On a du coup passé un coup de fil à Philippe Perrin (il vit à Paris) qui nous a très vite répondu, avec un ton rock’n’roll et un tutoiement immédiat. « Ils ont annulé l’exposition il y a un mois et je n’ai toujours pas reçu de courrier officiel. J’ai simplement été mis au courant par Marielle Bouchard qui dirige le Vog [que nous avons également tenté de joindre mais qui n’a pas souhaité s’exprimer sur cette affaire – NDLR]. Je trouve ça assez scandaleux et je ne comprends vraiment pas comment ils agissent. »
Il poursuit : « J'entends les inquiétudes des élus même si je ne partage pas leur point de vue parce que si l’on commence à faire ça, on annule tout et on ne fait plus rien. Ou alors que des expos avec des bouquets de fleurs ! […] Le maire est peut-être très sympathique mais il est très mal entouré. Culturellement, ils ne sont sans doute pas au niveau d’un lieu comme le Vog qui n’a pas beaucoup de budget mais qui fait quand même des choses vachement bien. »

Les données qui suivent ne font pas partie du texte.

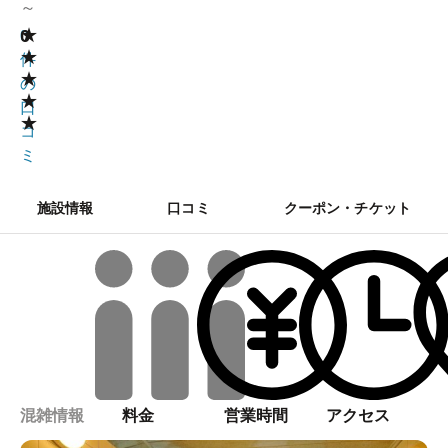
～
★
0
0
★
件
★
の
★
口
★
コ
ミ
施設情報
口コミ
クーポン・チケット
混雑情報
料金
営業時間
アクセス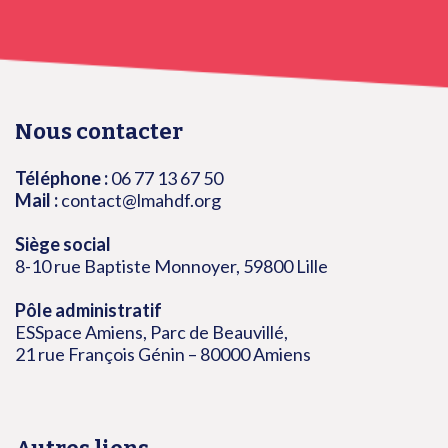
Nous contacter
Téléphone :
06 77 13 67 50
Mail :
contact@lmahdf.org
Siège social
8-10 rue Baptiste Monnoyer, 59800 Lille
Pôle administratif
ESSpace Amiens, Parc de Beauvillé,
21 rue François Génin – 80000 Amiens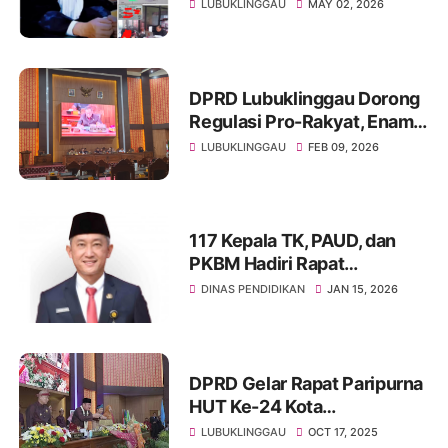
Usut Dugaan Investasi
LUBUKLINGGAU
MAY 02, 2026
Bodong, Desak Pelaku
Segera Ditangkap
DPRD Lubuklinggau Dorong
Regulasi Pro-Rakyat, Enam
Raperda Dibahas dalam
LUBUKLINGGAU
FEB 09, 2026
Rapat Paripurna Bersama
Pemkot
117 Kepala TK, PAUD, dan
PKBM Hadiri Rapat
Pembinaan Disdikbud Lubuk
DINAS PENDIDIKAN
JAN 15, 2026
Linggau
DPRD Gelar Rapat Paripurna
HUT Ke-24 Kota
Lubuklinggau, Gubernur
LUBUKLINGGAU
OCT 17, 2025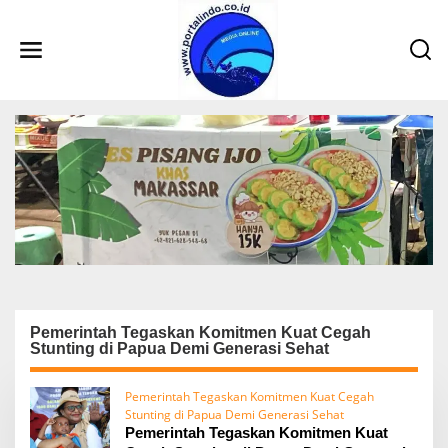
L
e
w
a
t
i
k
e
k
o
n
t
e
n
Pemerintah Tegaskan Komitmen Kuat Cegah
Stunting di Papua Demi Generasi Sehat
Pemerintah Tegaskan Komitmen Kuat Cegah
Stunting di Papua Demi Generasi Sehat
Pemerintah Tegaskan Komitmen Kuat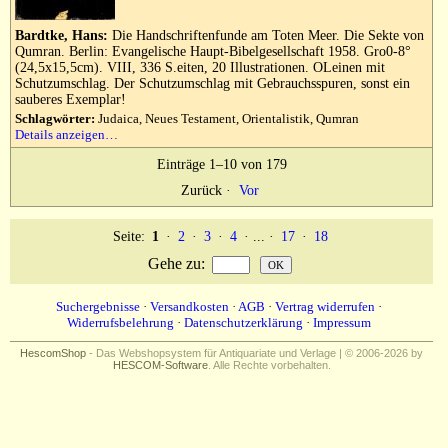
Bardtke, Hans:
Die Handschriftenfunde am Toten Meer. Die Sekte von
Qumran. Berlin: Evangelische Haupt-Bibelgesellschaft 1958. Gro0-8°
(24,5x15,5cm). VIII, 336 S.eiten, 20 Illustrationen. OLeinen mit
Schutzumschlag. Der Schutzumschlag mit Gebrauchsspuren, sonst ein
sauberes Exemplar!
Schlagwörter:
Judaica, Neues Testament, Orientalistik, Qumran
Details anzeigen…
Einträge 1–10 von 179
Zurück
·
Vor
Seite:
1
·
2
·
3
·
4
· ... ·
17
·
18
Gehe zu
:
Suchergebnisse
·
Versandkosten
·
AGB
·
Vertrag widerrufen
·
Widerrufsbelehrung
·
Datenschutzerklärung
·
Impressum
HescomShop
- Das Webshopsystem für Antiquariate und Verlage | © 2006-2026 by
HESCOM-Software
. Alle Rechte vorbehalten.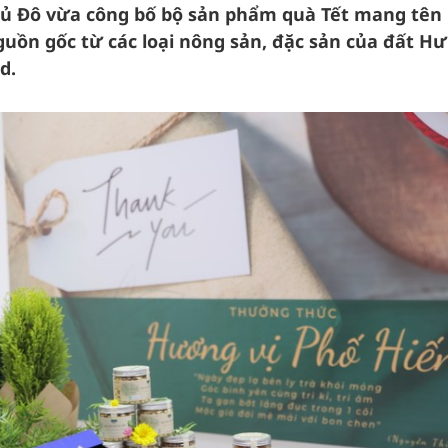
hủ Đô vừa công bố bộ sản phẩm quà Tết mang tên
guồn gốc từ các loại nông sản, đặc sản của đất H
d.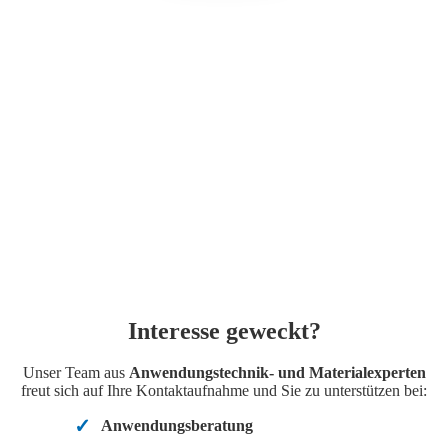
Interesse
geweckt?
Unser Team aus
Anwendungstechnik- und Materialexperten
freut sich auf Ihre Kontaktaufnahme und Sie zu unterstützen bei:
Anwendungsberatung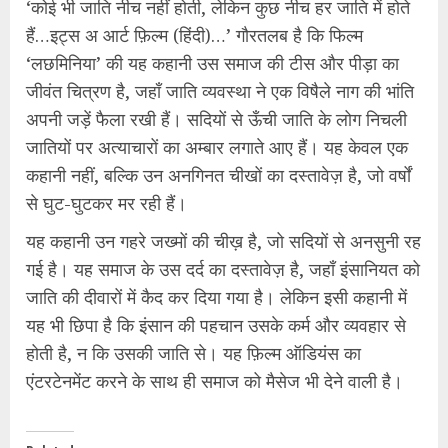
‘कोई भी जाति नीच नहीं होती, लेकिन कुछ नीच हर जाति में होते
हैं…इट्स अ आर्ट फ़िल्म (हिंदी)…’ गौरतलब है कि फिल्म
‘लछमिनिया’ की यह कहानी उस समाज की टीस और पीड़ा का
जीवंत चित्रण है, जहाँ जाति व्यवस्था ने एक विषैले नाग की भांति
अपनी जड़ें फैला रखी हैं। सदियों से ऊँची जाति के लोग निचली
जातियों पर अत्याचारों का अम्बार लगाते आए हैं। यह केवल एक
कहानी नहीं, बल्कि उन अनगिनत चीखों का दस्तावेज़ है, जो वर्षों
से घुट-घुटकर मर रही हैं।
यह कहानी उन गहरे जख्मों की चीख़ है, जो सदियों से अनसुनी रह
गई है। यह समाज के उस दर्द का दस्तावेज़ है, जहाँ इंसानियत को
जाति की दीवारों में कैद कर दिया गया है। लेकिन इसी कहानी में
यह भी छिपा है कि इंसान की पहचान उसके कर्म और व्यवहार से
होती है, न कि उसकी जाति से। यह फ़िल्म ऑडियंस का
एंटरटेनमेंट करने के साथ ही समाज को मैसेज भी देने वाली है।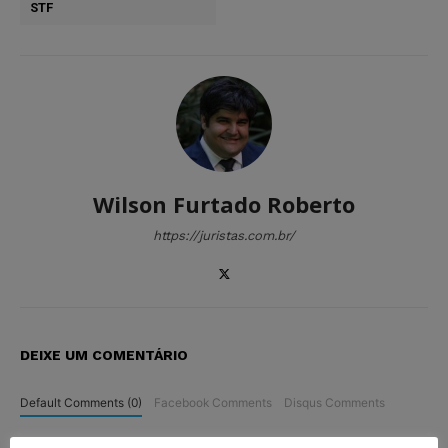
STF
Wilson Furtado Roberto
https://juristas.com.br/
DEIXE UM COMENTÁRIO
Default Comments (0)
Facebook Comments
Disqus Comments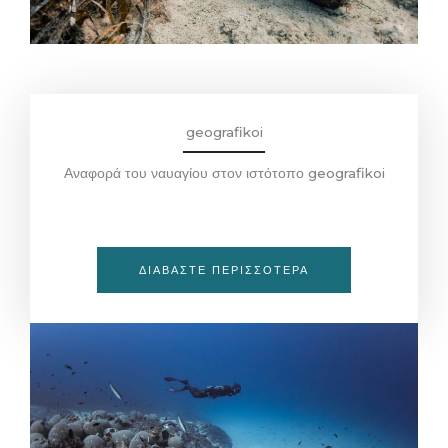
geografikoi
Αναφορά του ναυαγίου στον ιστότοπο geografikoi
ΔΙΑΒΑΣΤΕ ΠΕΡΙΣΣΟΤΕΡΑ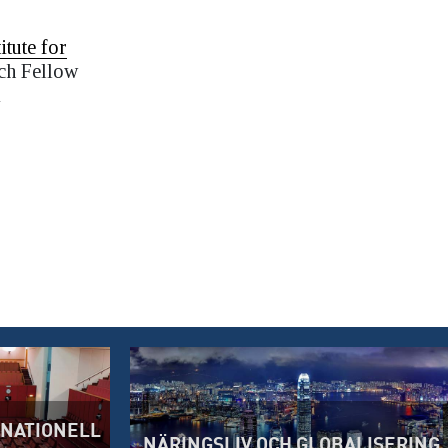
itute for
rch Fellow
i
RNATIONELL
NÄRINGSLIV OCH GLOBALISERING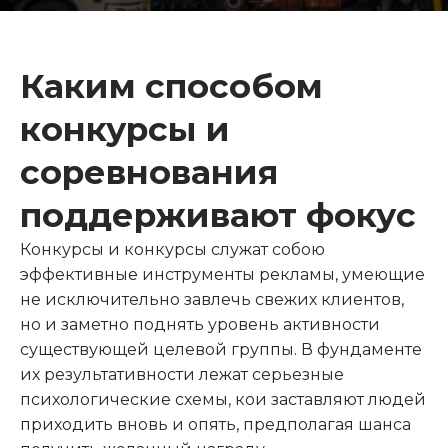
Каким способом
конкурсы и
соревнования
поддерживают фокус
Конкурсы и конкурсы служат собою
эффективные инструменты рекламы, умеющие
не исключительно завлечь свежих клиентов,
но и заметно поднять уровень активности
существующей целевой группы. В фундаменте
их результативности лежат серьезные
психологические схемы, кои заставляют людей
приходить вновь и опять, предполагая шанса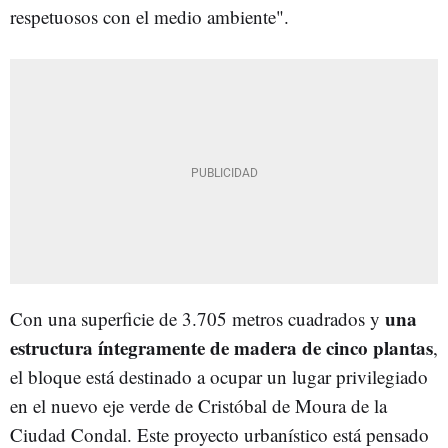
respetuosos con el medio ambiente".
una
Con una superficie de 3.705 metros cuadrados y
estructura íntegramente de madera de cinco plantas
,
el bloque está destinado a ocupar un lugar privilegiado
en el nuevo eje verde de Cristóbal de Moura de la
Ciudad Condal. Este proyecto urbanístico está pensado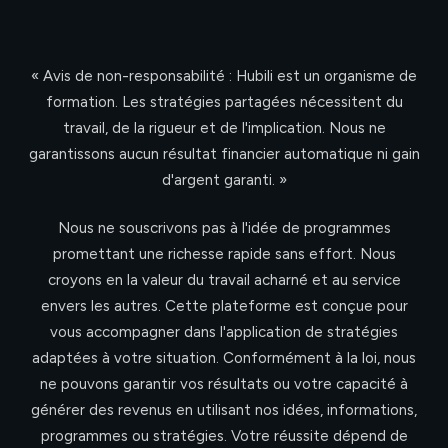
« Avis de non-responsabilité : Hubili est un organisme de
formation. Les stratégies partagées nécessitent du
travail, de la rigueur et de l'implication. Nous ne
garantissons aucun résultat financier automatique ni gain
d'argent garanti. »
Nous ne souscrivons pas à l'idée de programmes
promettant une richesse rapide sans effort. Nous
croyons en la valeur du travail acharné et au service
envers les autres. Cette plateforme est conçue pour
vous accompagner dans l'application de stratégies
adaptées à votre situation. Conformément à la loi, nous
ne pouvons garantir vos résultats ou votre capacité à
générer des revenus en utilisant nos idées, informations,
programmes ou stratégies. Votre réussite dépend de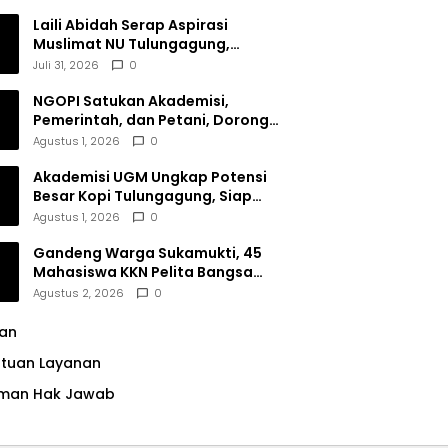
Dana Filantropi Islam
Laili Abidah Serap Aspirasi
Muslimat NU Tulungagung,
Dorong Penguatan Peran
Juli 31, 2026
0
Perempuan
NGOPI Satukan Akademisi,
Pemerintah, dan Petani, Dorong
Konservasi Hutan serta Daya
Agustus 1, 2026
0
Saing Kopi Tulungagung
Akademisi UGM Ungkap Potensi
Besar Kopi Tulungagung, Siap
Bersaing di Pasar Nasional hingga
Agustus 1, 2026
0
Dunia
Gandeng Warga Sukamukti, 45
Mahasiswa KKN Pelita Bangsa
Bersihkan Drainase Desa
Agustus 2, 2026
0
lan
ntuan Layanan
man Hak Jawab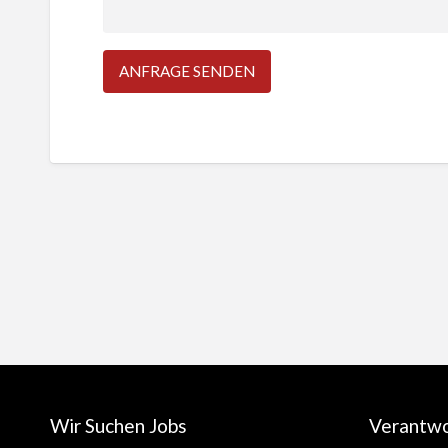
Wir Suchen Jobs
Verantw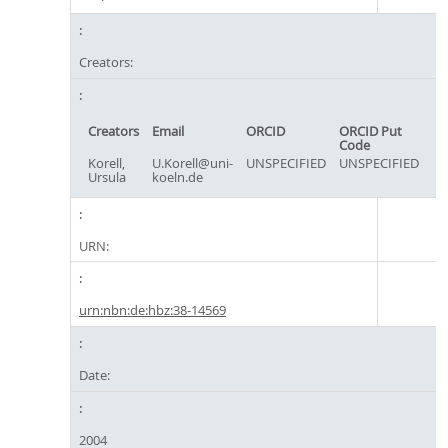
Creators:
Creators
Email
ORCID
ORCID Put
Code
Korell,
U.Korell@uni-
UNSPECIFIED
UNSPECIFIED
Ursula
koeln.de
URN:
urn:nbn:de:hbz:38-14569
Date:
2004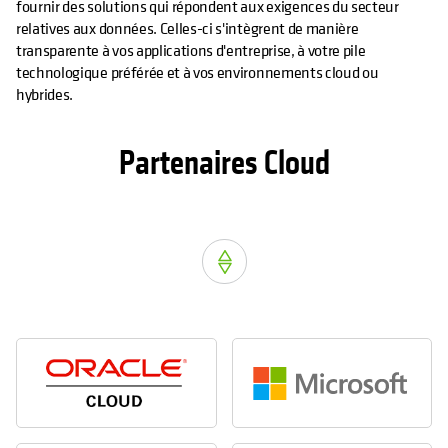
fournir des solutions qui répondent aux exigences du secteur
relatives aux données. Celles-ci s'intègrent de manière
transparente à vos applications d'entreprise, à votre pile
technologique préférée et à vos environnements cloud ou
hybrides.
Partenaires Cloud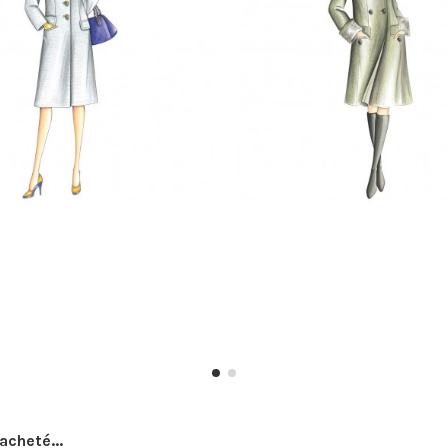
acheté...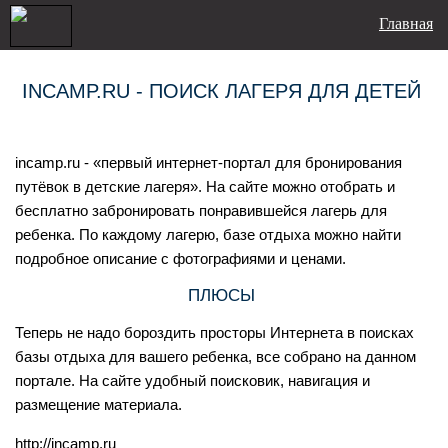
Главная
INCAMP.RU - ПОИСК ЛАГЕРЯ ДЛЯ ДЕТЕЙ
incamp.ru - «первый интернет-портал для бронирования
путёвок в детские лагеря». На сайте можно отобрать и
бесплатно забронировать понравившейся лагерь для
ребенка. По каждому лагерю, базе отдыха можно найти
подробное описание с фотографиями и ценами.
ПЛЮСЫ
Теперь не надо бороздить просторы Интернета в поисках
базы отдыха для вашего ребенка, все собрано на данном
портале. На сайте удобный поисковик, навигация и
размещение материала.
http://incamp.ru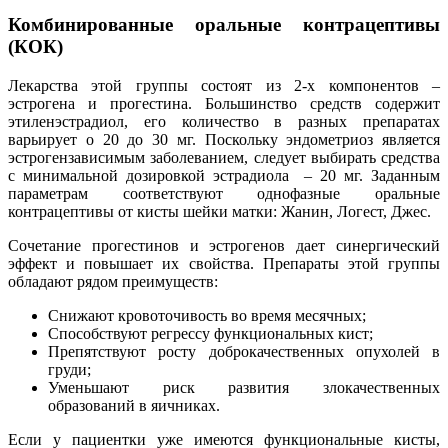
Комбинированные оральные контрацептивы
(КОК)
Лекарства этой группы состоят из 2-х компонентов –
эстрогена и прогестина. Большинство средств содержит
этиленэстрадиол, его количество в разных препаратах
варьирует о 20 до 30 мг. Поскольку эндометриоз является
эстрогензависимым заболеванием, следует выбирать средства
с минимальной дозировкой эстрадиола – 20 мг. Заданным
параметрам соответствуют однофазные оральные
контрацептивы от кисты шейки матки: Жанин, Логест, Джес.
Сочетание прогестинов и эстрогенов дает синергический
эффект и повышает их свойства. Препараты этой группы
обладают рядом преимуществ:
Снижают кровоточивость во время месячных;
Способствуют регрессу функциональных кист;
Препятствуют росту доброкачественных опухолей в
груди;
Уменьшают риск развития злокачественных
образований в яичниках.
Если у пациентки уже имеются функциональные кисты,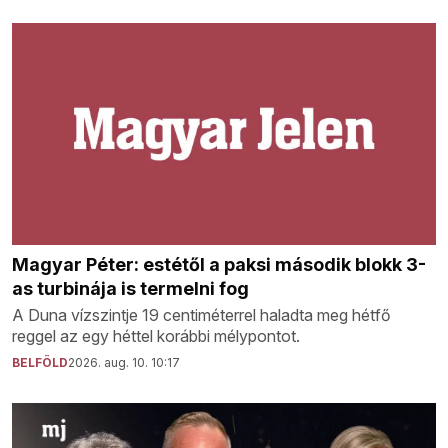
Magyar Péter: estétől a paksi második blokk 3-
as turbinája is termelni fog
A Duna vízszintje 19 centiméterrel haladta meg hétfő
reggel az egy héttel korábbi mélypontot.
BELFÖLD
2026. aug. 10. 10:17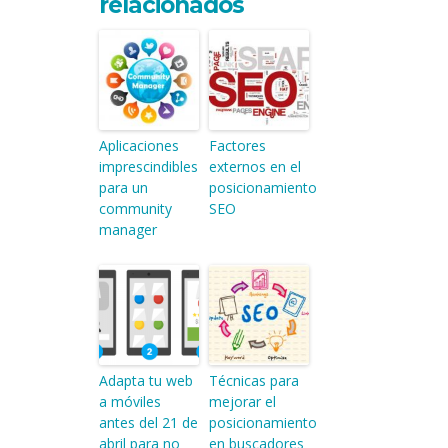
relacionados
Aplicaciones
Factores
imprescindibles
externos en el
para un
posicionamiento
community
SEO
manager
Adapta tu web
Técnicas para
a móviles
mejorar el
antes del 21 de
posicionamiento
abril para no
en buscadores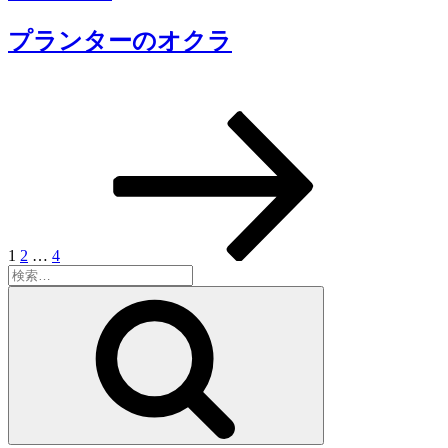
稿
日:
プランターのオクラ
固
固
固
次
投
定
定
定
の
稿
ペ
ペ
ペ
ペ
ー
ー
ー
ー
の
ジ
ジ
ジ
ジ
ペ
ー
1
2
…
4
検
ジ
索:
検
送
索
り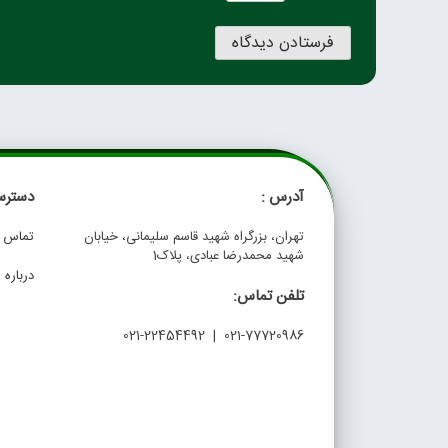
آدرس :
دسترس
تهران، بزرگراه شهید قاسم سلیمانی، خیابان
تماس با
شهید محمدرضا عبادی، پلاک1
درباره م
تلفن تماس:
021-77720986 | 021-22454492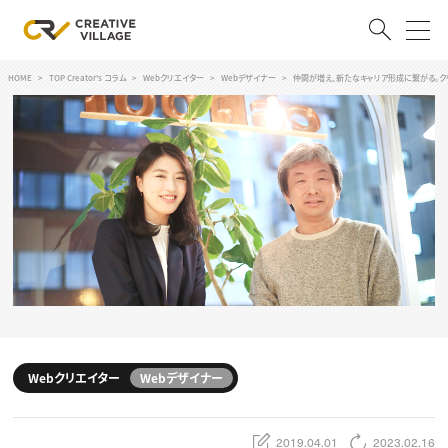
HOME
TOP Creator's コラム
Webクリエイター
Webデザイナー
仲間が増え、新たなキャリア形成に繋がる。ク
ACCOUNT
ログイン
会員登録
RECRUIT
クリエイター求人を探す
CREATIVE JOB求人検索
特集求人
採用説明会
転職支援サービス
CONTENTS
スキルアップしたい！
Webクリエイター
Webデザイナー
スキルアップしたい！ トップ
デザイン
TOP Creator’s コラム
プログラミング
2019.04.01
2023.02.16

Sur Facebook où la polémique a été rendue publique la semaine dernière (Philippe Perrin a publié une petite tribune qui a eu du succès et répond à tous les commentaires le concernant), beaucoup crient à la censure : « Je n’ai jamais employé le mot censure, ce sont les autres qui le font. Ce n’est pas forcément celui que j’aurais choisi même si je peux comprendre ceux qui l’emploient. » Mais il y vient tout de même, évoquant « une directrice censurée dans ses choix » et une « contre-proposition de la Ville qui apparaît vraiment comme une censure ». « On m’a notamment demandé que les pièces qui seraient les plus "provocatrices" – entre guillemets comme il n’y en avait pas – soient cachées au fond. Mais comme elles le sont toutes à leurs yeux, toute l’exposition aurait dû être tassée au fond ! »
« Si on se met à être victime de nos peurs… »
Reste la question de son art qui a tant dérangé la Ville – c’est en validant le catalogue de l’exposition que l’équipe municipale a découvert la teneur du travail de Philippe Perrin et a visiblement eu peur qu’il soit mal interprété. « On peut mal l’interpréter si on essaie de mal l’interpréter ! Et on peut aussi se renseigner quand on n’est pas trop con pour essayer de comprendre ! Il paraît qu’en ce moment une poignée de dealers sème le bordel là-bas et qu’ils en ont peur : je peux comprendre. Mais c’est la merde partout ! Si on se met à être victime de nos peurs dans le choix des œuvres que l’on expose et si on considère les gens comme des incultes, où va-t-on ? » Il nous explique ainsi avoir appris l’annulation le jour des attentats de Bruxelles : « Je ne vois pas non plus le lien avec mon hommage au rock’n’roll, au cinéma, au roman noir, au polar… »
Son exposition n’aura donc pas lieu, Philippe Perrin refusant de céder aux demandes de la mairie. On ne pourra pas découvrir ses œuvres grandeur nature et en parler du seul point du vue artistique – le principal, qui est complètement devenu secondaire dans cette affaire. Mais la polémique, assez hallucinante (on ne va pas se lancer ici dans un discours sur le rôle de l’art), les aura tout de même mises en avant de manière détournée. C’est déjà ça.
Question pratique : le Vog sera du coup fermé jusqu’au 19 mai, date de la prochaine exposition.